▸ The data
##############################

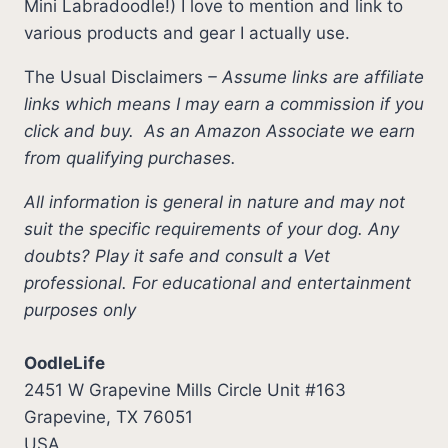
Mini Labradoodle!) I love to mention and link to
various products and gear I actually use.
The Usual Disclaimers
–
Assume links are affiliate
links which means I may earn a commission if you
click and buy.
As an Amazon Associate we earn
from qualifying purchases.
All information is general in nature and may not
suit the specific requirements of your dog. Any
doubts? Play it safe and consult a Vet
professional. For educational and entertainment
purposes only
OodleLife
2451 W Grapevine Mills Circle Unit #163
Grapevine, TX 76051
USA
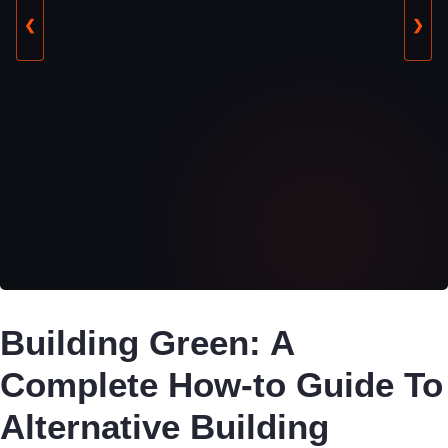
❮
❯
Building Green: A
Complete How-to Guide To
Alternative Building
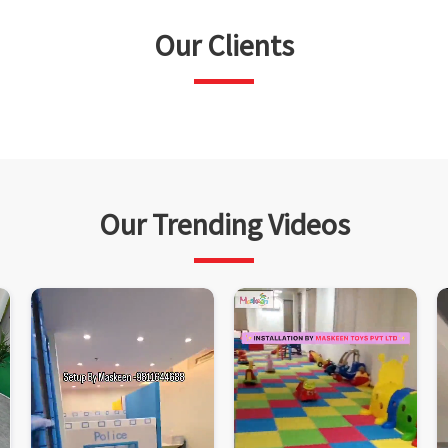
Our Clients
Our Trending Videos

##############################

▸ Exercise directions
Every entry above needs to be duplicated precisely, and none of the pictures should appear.

▸ Answer to this task
Mini Labradoodle!) I love to mention and link to
various products and gear I actually use.
The Usual Disclaimers
–
Assume links are affiliate
links which means I may earn a commission if you
click and buy.
As an Amazon Associate we earn
from qualifying purchases.
All information is general in nature and may not
suit the specific requirements of your dog. Any
doubts? Play it safe and consult a Vet
professional. For educational and entertainment
purposes only
OodleLife
2451 W Grapevine Mills Circle Unit #163
Grapevine, TX 76051
USA
❮
❯
Building Green: A
Complete How-to Guide To
Alternative Building
Our Clients
Our Trending Videos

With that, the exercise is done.